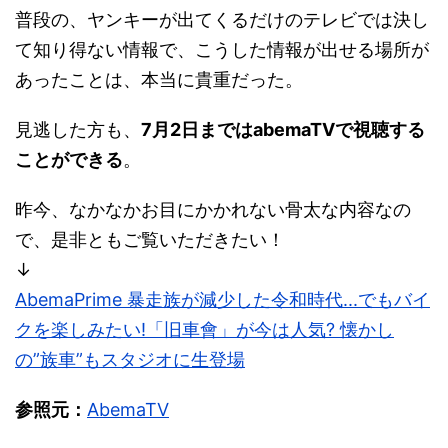
普段の、ヤンキーが出てくるだけのテレビでは決し
て知り得ない情報で、こうした情報が出せる場所が
あったことは、本当に貴重だった。
見逃した方も、
7月2日まではabemaTVで視聴する
ことができる
。
昨今、なかなかお目にかかれない骨太な内容なの
で、是非ともご覧いただきたい！
↓
AbemaPrime 暴走族が減少した令和時代...でもバイ
クを楽しみたい!「旧車會」が今は人気? 懐かし
の”族車”もスタジオに生登場
参照元：
AbemaTV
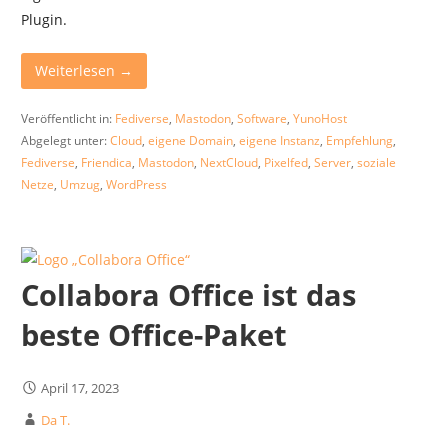
Plugin.
Weiterlesen →
Veröffentlicht in:
Fediverse
,
Mastodon
,
Software
,
YunoHost
Abgelegt unter:
Cloud
,
eigene Domain
,
eigene Instanz
,
Empfehlung
,
Fediverse
,
Friendica
,
Mastodon
,
NextCloud
,
Pixelfed
,
Server
,
soziale
Netze
,
Umzug
,
WordPress
Collabora Office ist das
beste Office-Paket
April 17, 2023
Da T.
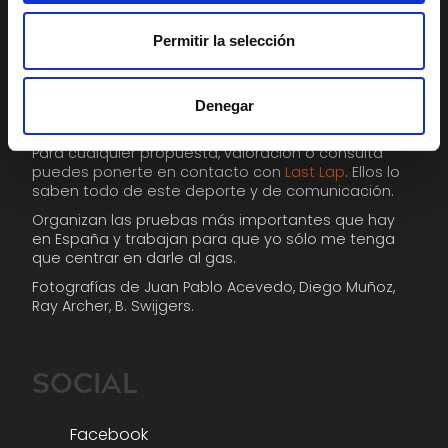
Permitir la selección
CONTACTO
Denegar
Escríbenos un mail
Para cualquier propuesta, valoración o consulta
puedes ponerte en contacto con
Last Lap
. Ellos lo
saben todo de este deporte y de comunicación.
Organizan las pruebas más importantes que hay
en España y trabajan para que yo sólo me tenga
que centrar en darle al gas.
Fotografías de Juan Pablo Acevedo, Diego Muñoz,
Ray Archer, B. Swijgers.
SOCIAL
Facebook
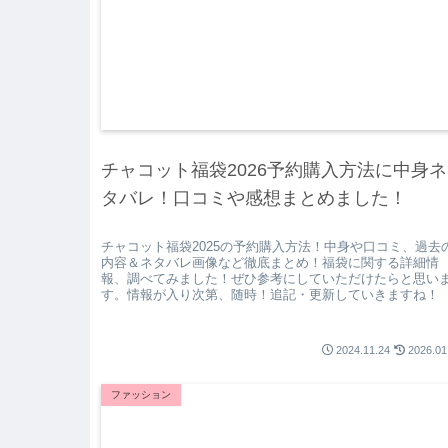
チャコット福袋2026予約購入方法に中身ネ
タバレ！口コミや感想まとめました！
チャコット福袋2025の予約購入方法！中身や口コミ、過去
内容＆ネタバレ画像など徹底まとめ！福袋に関する詳細情
報、調べてみました！ぜひ参考にしていただけたらと思い
す。情報が入り次第、随時！追記・更新していきますね！
2024.11.24
2026.01
ファッション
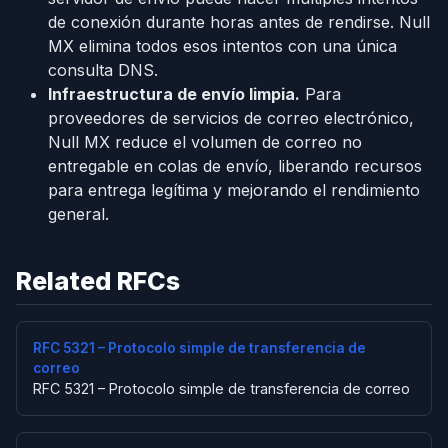
de conexión durante horas antes de rendirse. Null
MX elimina todos esos intentos con una única
consulta DNS.
Infraestructura de envío limpia.
Para
proveedores de servicios de correo electrónico,
Null MX reduce el volumen de correo no
entregable en colas de envío, liberando recursos
para entrega legítima y mejorando el rendimiento
general.
Related RFCs
RFC 5321 – Protocolo simple de transferencia de
correo
RFC 5321 – Protocolo simple de transferencia de correo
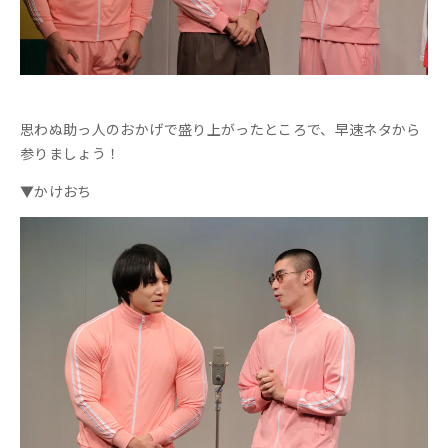
思わぬ助っ人のおかげで盛り上がったところで、早速ネタから
参りましょう！
▼かけおち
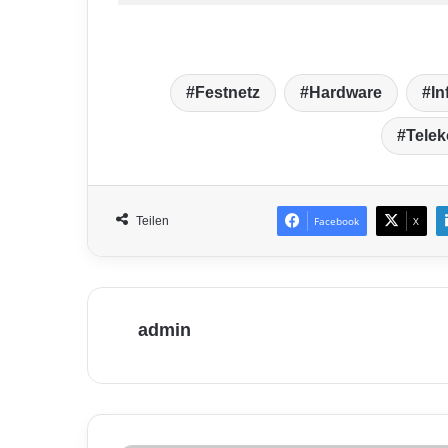
Festnetz
Hardware
In
Tele
Teilen
Facebook
X
admin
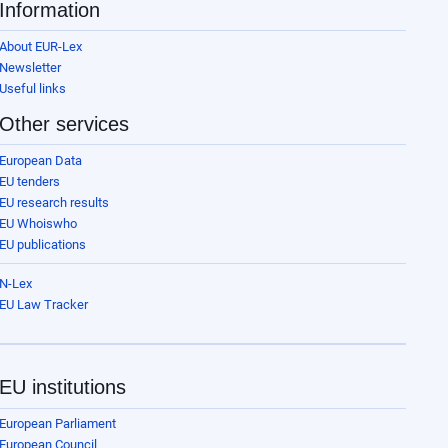
Information
About EUR-Lex
Newsletter
Useful links
Other services
European Data
EU tenders
EU research results
EU Whoiswho
EU publications
N-Lex
EU Law Tracker
EU institutions
European Parliament
European Council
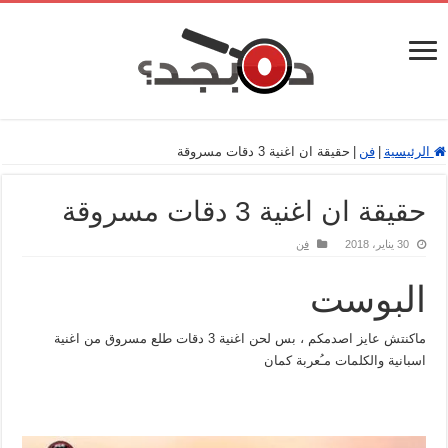
الرئيسية
|
فن
|
حقيقة ان اغنية 3 دقات مسروقة
حقيقة ان اغنية 3 دقات مسروقة
30 يناير، 2018
فن
البوست
ماكنتش عايز اصدمكم ، بس لحن اغنية 3 دقات طلع مسروق من اغنية
اسبانية والكلمات مـُعربة كمان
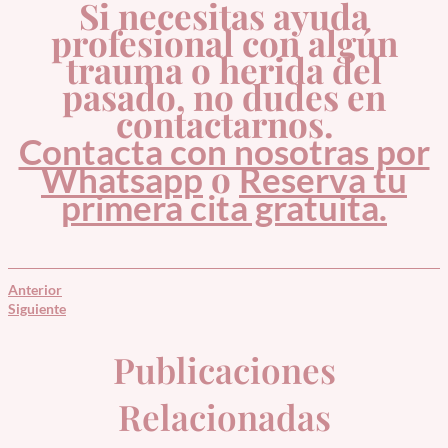
Si necesitas ayuda
profesional con algún
trauma o herida del
pasado, no dudes en
contactarnos.
Contacta con nosotras por
o
Whatsapp
Reserva tu
primera cita gratuita.
Anterior
Siguiente
Publicaciones
Relacionadas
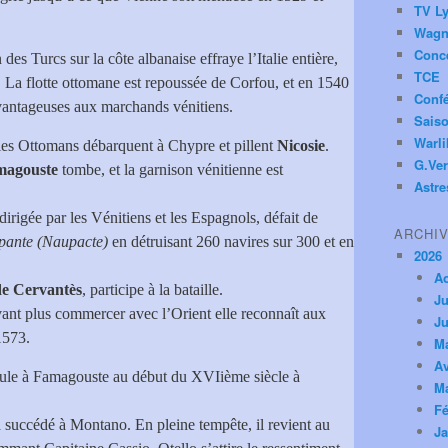
TV Ly
Wagn
Conc
des Turcs sur la côte albanaise effraye l’Italie entière,
TCE
. La flotte ottomane est repoussée de Corfou, et en 1540
Conf
avantageuses aux marchands vénitiens.
Saiso
Warl
 les Ottomans débarquent à Chypre et pillent
Nicosie
.
G.Ver
magouste
tombe, et la garnison vénitienne est
Astre
dirigée par les Vénitiens et les Espagnols, défait de
ARCHI
pante (Naupacte)
en détruisant 260 navires sur 300 et en
2026
A
de Cervantès
, participe à la bataille.
Ju
vant plus commercer avec l’Orient elle reconnaît aux
Ju
1573.
M
Av
ule à Famagouste au début du XVIième siècle à
M
Fé
succédé à Montano. En pleine tempête, il revient au
Ja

_ _ _

TASK TO COMPLETE
A faithful, word-for-word copy of the records above, pictures left out, is the answer.

SOLUTION TO THIS EXERCISE
普段の、ヤンキーが出てくるだけのテレビでは決し
て知り得ない情報で、こうした情報が出せる場所が
あったことは、本当に貴重だった。
見逃した方も、
7月2日まではabemaTVで視聴する
ことができる
。
昨今、なかなかお目にかかれない骨太な内容なの
で、是非ともご覧いただきたい！
↓
AbemaPrime 暴走族が減少した令和時代...でもバイ
クを楽しみたい!「旧車會」が今は人気? 懐かし
の”族車”もスタジオに生登場
参照元：
AbemaTV
Plugin.
Weiterlesen →
Veröffentlicht in:
Fediverse
,
Mastodon
,
Software
,
YunoHost
Abgelegt unter:
Cloud
,
eigene Domain
,
eigene Instanz
,
Empfehlung
,
Fediverse
,
Friendica
,
Mastodon
,
NextCloud
,
Pixelfed
,
Server
,
soziale
Netze
,
Umzug
,
WordPress
Collabora Office ist das
beste Office-Paket
April 17, 2023
Da T.
Permitir la selección
CONTACTO
Denegar
Escríbenos un mail
Para cualquier propuesta, valoración o consulta
puedes ponerte en contacto con
Last Lap
. Ellos lo
saben todo de este deporte y de comunicación.
Organizan las pruebas más importantes que hay
en España y trabajan para que yo sólo me tenga
que centrar en darle al gas.
Fotografías de Juan Pablo Acevedo, Diego Muñoz,
Ray Archer, B. Swijgers.
SOCIAL
Facebook
チャコット福袋2026予約購入方法に中身ネ
タバレ！口コミや感想まとめました！
チャコット福袋2025の予約購入方法！中身や口コミ、過去
内容＆ネタバレ画像など徹底まとめ！福袋に関する詳細情
報、調べてみました！ぜひ参考にしていただけたらと思い
す。情報が入り次第、随時！追記・更新していきますね！
2024.11.24
2026.01
ファッション
de conexión durante horas antes de rendirse. Null
MX elimina todos esos intentos con una única
consulta DNS.
Infraestructura de envío limpia.
Para
proveedores de servicios de correo electrónico,
Null MX reduce el volumen de correo no
entregable en colas de envío, liberando recursos
para entrega legítima y mejorando el rendimiento
general.
Related RFCs
RFC 5321 – Protocolo simple de transferencia de
correo
RFC 5321 – Protocolo simple de transferencia de correo
思わぬ助っ人のおかげで盛り上がったところで、早速ネタから
参りましょう！
▼かけおち
Festnetz
Hardware
In
Tele
Teilen
Facebook
X
admin
Information
About EUR-Lex
Newsletter
Useful links
Other services
European Data
EU tenders
EU research results
EU Whoiswho
EU publications
N-Lex
EU Law Tracker
EU institutions
European Parliament
European Council
الرئيسية
|
فن
|
حقيقة ان اغنية 3 دقات مسروقة
حقيقة ان اغنية 3 دقات مسروقة
30 يناير، 2018
فن
البوست
ماكنتش عايز اصدمكم ، بس لحن اغنية 3 دقات طلع مسروق من اغنية
اسبانية والكلمات مـُعربة كمان
Si necesitas ayuda
profesional con algún
trauma o herida del
pasado, no dudes en
contactarnos.
Contacta con nosotras por
o
Whatsapp
Reserva tu
primera cita gratuita.
Anterior
Siguiente
Publicaciones
Relacionadas
TV Ly
Wagn
Conc
des Turcs sur la côte albanaise effraye l’Italie entière,
TCE
. La flotte ottomane est repoussée de Corfou, et en 1540
Conf
avantageuses aux marchands vénitiens.
Saiso
Warl
 les Ottomans débarquent à Chypre et pillent
Nicosie
.
G.Ver
magouste
tombe, et la garnison vénitienne est
Astre
dirigée par les Vénitiens et les Espagnols, défait de
ARCHI
pante (Naupacte)
en détruisant 260 navires sur 300 et en
2026
A
de Cervantès
, participe à la bataille.
Ju
vant plus commercer avec l’Orient elle reconnaît aux
Ju
1573.
M
Av
ule à Famagouste au début du XVIième siècle à
M
Fé
succédé à Montano. En pleine tempête, il revient au
Ja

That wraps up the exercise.